How to resize and fill more efficiently?

Ahmed_Salih · February 5, 2023, 9:04am

Hello!

Suppose I have:

using StaticArrays

S = rand(SVector{3,Float32},10^6)

function MyResizeAndFill!(S,N)
    resize!(S,N)
    fill!(S,zero(eltype(S)))
end

@benchmark MyResizeAndFill!($S,$(10^8))
BenchmarkTools.Trial: 34 samples with 1 evaluation.
 Range (min … max):   98.789 ms … 200.757 ms  ┊ GC (min … max): 0.00% … 0.00%
 Time  (median):     151.433 ms               ┊ GC (median):    0.00%
 Time  (mean ± σ):   149.898 ms ±  24.283 ms  ┊ GC (mean ± σ):  0.00% ± 0.00%

# And on GPU which is what I care about
SCU = CuArray(S)
@benchmark MyResizeAndFill!($SCU,$(10^8))
BenchmarkTools.Trial: 182 samples with 1 evaluation.
 Range (min … max):  10.508 ms … 61.047 ms  ┊ GC (min … max): 0.00% … 0.00%
 Time  (median):     27.079 ms              ┊ GC (median):    0.00%
 Time  (mean ± σ):   27.514 ms ± 11.648 ms  ┊ GC (mean ± σ):  0.00% ± 0.00%

     █▃                         
  ▃▁▆██▅▅▁▃▃█▁▃▃▃▃▁▃▄▄▃▃▅▃▄▅▃▅▃▄▄▁▅▅▃▃▅▁▁▁▃▁▆▃▃▇▅▅▆▅▇▅▅▅▄▃▅▅▃ ▃
  10.5 ms         Histogram: frequency by time        45.4 ms <

 Memory estimate: 4.77 KiB, allocs estimate: 81.

Is there any way to get this number down? I need to call this function 15 times in a simulation to reset arrays, and it takes way to long like this for me

Kind regards

maleadt · February 6, 2023, 9:20am

Your benchmark seems flawed; the resize only happens once, and you’re not synchronizing.

That said, resize in CUDA.jl currently will never be fast. It’s essentially a new allocation and a copy, even when shrinking. The implementation isn’t complex, so you could take a look at optimizing this (e.g., keep the excess space when shrinking, or adding a sizehint!) for your use case.
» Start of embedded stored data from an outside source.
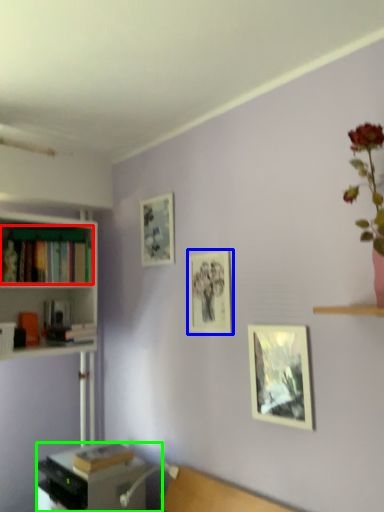 Question: Based on their relative distances, which object is farther from book (highlighted by a red box)? Choose from picture frame (highlighted by a blue box) and desk (highlighted by a green box).

Choices:
 (A) picture frame
 (B) desk

Answer: (B) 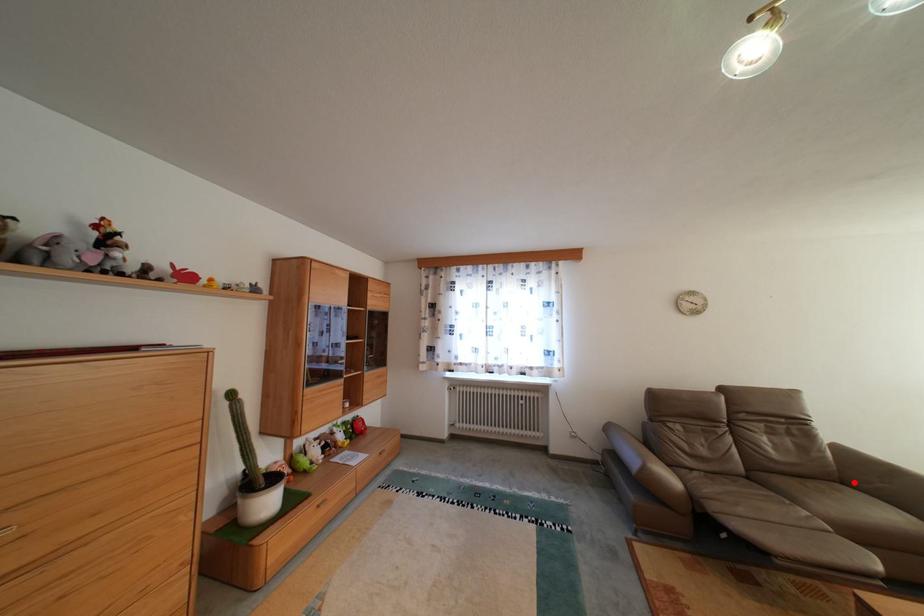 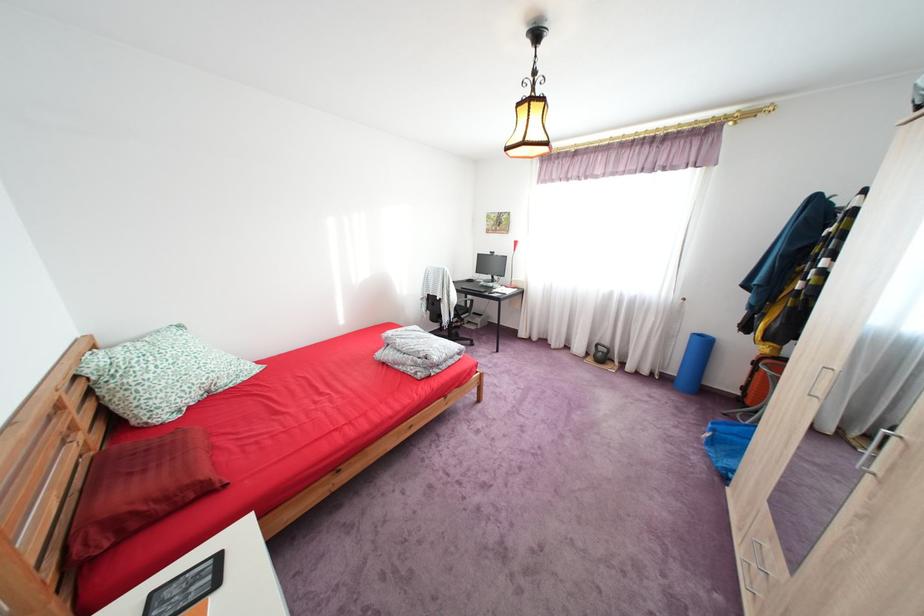 Question: I am providing you with two images of the same scene from different viewpoints. A red point is marked on the first image. Can you still see the location of the red point in image 2?

Choices:
 (A) Yes
 (B) No

Answer: (B) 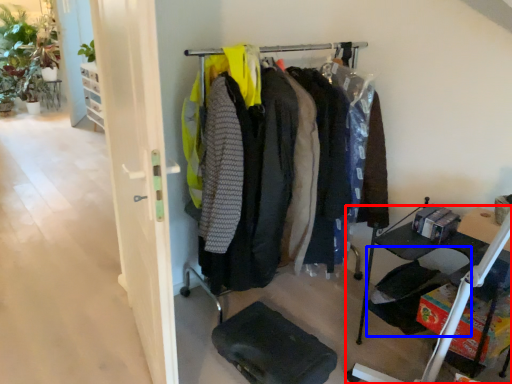 Question: Among these objects, which one is nearest to the camera, furniture (highlighted by a red box) or folding chair (highlighted by a blue box)?

Choices:
 (A) furniture
 (B) folding chair

Answer: (A) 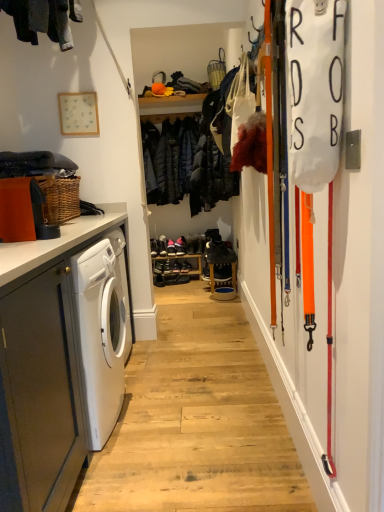 Question: Is dark blue quilted jacket at center, the first clothing positioned from the back, to the left or to the right of dark gray fabric at left, acting as the second clothing starting from the right, in the image?

Choices:
 (A) left
 (B) right

Answer: (B)

Question: Does point (185, 146) appear closer or farther from the camera than point (21, 159)?

Choices:
 (A) farther
 (B) closer

Answer: (A)

Question: Considering the real-world distances, which object is farthest from the dark blue quilted jacket at center, the first clothing positioned from the back?

Choices:
 (A) matte gray cabinet at left
 (B) dark gray fabric at left, which is the 2th clothing in back-to-front order
 (C) matte black basket at upper center

Answer: (A)

Question: Which object is positioned farthest from the matte gray cabinet at left?

Choices:
 (A) matte black basket at upper center
 (B) dark gray fabric at left, acting as the second clothing starting from the right
 (C) dark blue quilted jacket at center, positioned as the second clothing in front-to-back order

Answer: (A) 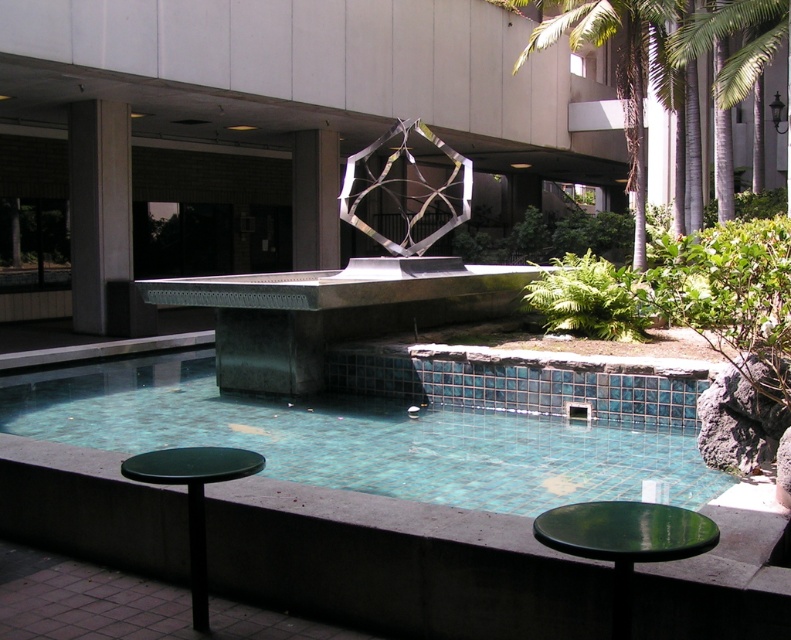 Question: Among these points, which one is farthest from the camera?

Choices:
 (A) (347, 163)
 (B) (195, 451)

Answer: (A)

Question: Considering the relative positions of dark gray concrete pillar at left and green leafy palm tree at upper center in the image provided, where is dark gray concrete pillar at left located with respect to green leafy palm tree at upper center?

Choices:
 (A) above
 (B) below

Answer: (B)

Question: Can you confirm if teal tile swimming pool at center is positioned to the right of green leafy palm tree at upper center?

Choices:
 (A) no
 (B) yes

Answer: (A)

Question: Observing the image, what is the correct spatial positioning of teal tile swimming pool at center in reference to green plastic table at lower left?

Choices:
 (A) above
 (B) below

Answer: (B)

Question: Which is nearer to the green plastic table at lower left?

Choices:
 (A) green leafy palm tree at upper center
 (B) teal tile swimming pool at center

Answer: (B)

Question: Which of the following is the farthest from the observer?

Choices:
 (A) (347, 163)
 (B) (120, 208)

Answer: (B) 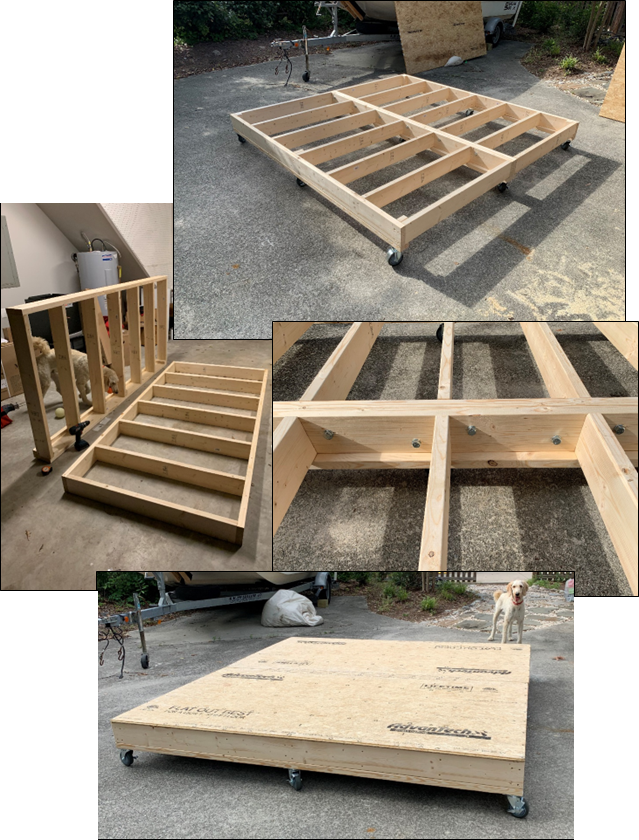 At what (x,y) coordinates should I click in order to perform the action: click on water heater. Please return your answer as a coordinate pair (x, y). Looking at the image, I should click on (96, 271). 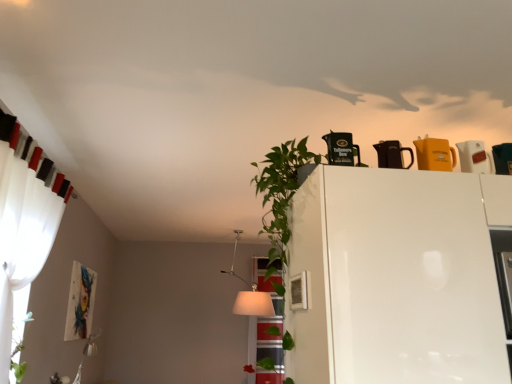 Question: Considering the relative sizes of white glossy fridge at upper center and white sheer curtain at left in the image provided, is white glossy fridge at upper center taller than white sheer curtain at left?

Choices:
 (A) yes
 (B) no

Answer: (B)

Question: Is white glossy fridge at upper center touching white sheer curtain at left?

Choices:
 (A) yes
 (B) no

Answer: (B)

Question: Is white glossy fridge at upper center aimed at white sheer curtain at left?

Choices:
 (A) yes
 (B) no

Answer: (B)

Question: Can you confirm if white glossy fridge at upper center is shorter than white sheer curtain at left?

Choices:
 (A) yes
 (B) no

Answer: (A)

Question: Does white glossy fridge at upper center have a lesser width compared to white sheer curtain at left?

Choices:
 (A) yes
 (B) no

Answer: (B)

Question: Is black plastic coffee pot at upper center, arranged as the 4th appliance when viewed from the right, to the left or to the right of translucent glass window at center in the image?

Choices:
 (A) right
 (B) left

Answer: (A)

Question: Do you think black plastic coffee pot at upper center, arranged as the 4th appliance when viewed from the right, is within translucent glass window at center, or outside of it?

Choices:
 (A) inside
 (B) outside

Answer: (B)

Question: Considering the positions of point (349, 152) and point (258, 332), is point (349, 152) closer or farther from the camera than point (258, 332)?

Choices:
 (A) farther
 (B) closer

Answer: (B)

Question: In terms of width, does black plastic coffee pot at upper center, which is the first appliance in left-to-right order, look wider or thinner when compared to translucent glass window at center?

Choices:
 (A) wide
 (B) thin

Answer: (B)

Question: From the image's perspective, is white fabric lampshade at center positioned above or below white sheer curtain at left?

Choices:
 (A) below
 (B) above

Answer: (A)

Question: Based on their sizes in the image, would you say white fabric lampshade at center is bigger or smaller than white sheer curtain at left?

Choices:
 (A) big
 (B) small

Answer: (A)

Question: From a real-world perspective, relative to white sheer curtain at left, is white fabric lampshade at center vertically above or below?

Choices:
 (A) above
 (B) below

Answer: (A)

Question: Is white fabric lampshade at center in front of or behind white sheer curtain at left in the image?

Choices:
 (A) behind
 (B) front

Answer: (A)

Question: Considering their positions, is translucent glass window at center located in front of or behind matte black kettle at upper center, which is counted as the 2th appliance, starting from the left?

Choices:
 (A) behind
 (B) front

Answer: (A)

Question: Is point (280, 355) closer or farther from the camera than point (387, 155)?

Choices:
 (A) closer
 (B) farther

Answer: (B)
Ahmed_Salih · February 6, 2023, 5:55pm

Thank you. I redid the benchmark:

 @benchmark @CUDA.sync MyResizeAndFill!($SCU,$(10^8))
BenchmarkTools.Trial: 380 samples with 1 evaluation.
 Range (min … max):  12.184 ms … 40.047 ms  ┊ GC (min … max): 0.00% … 0.00%
 Time  (median):     12.849 ms              ┊ GC (median):    0.00%
 Time  (mean ± σ):   13.146 ms ±  2.098 ms  ┊ GC (mean ± σ):  0.00% ± 0.00%

   ▆▁▆█▆▆▃▂
  ▅████████▆▄▅▃▃▂▃▃▂▂▁▁▂▁▁▁▃▁▁▂▁▁▁▁▁▁▁▁▁▁▁▁▁▁▁▁▁▁▁▂▁▁▁▁▁▁▁▁▁▂ ▃
  12.2 ms         Histogram: frequency by time        19.6 ms <

 Memory estimate: 8.19 KiB, allocs estimate: 132.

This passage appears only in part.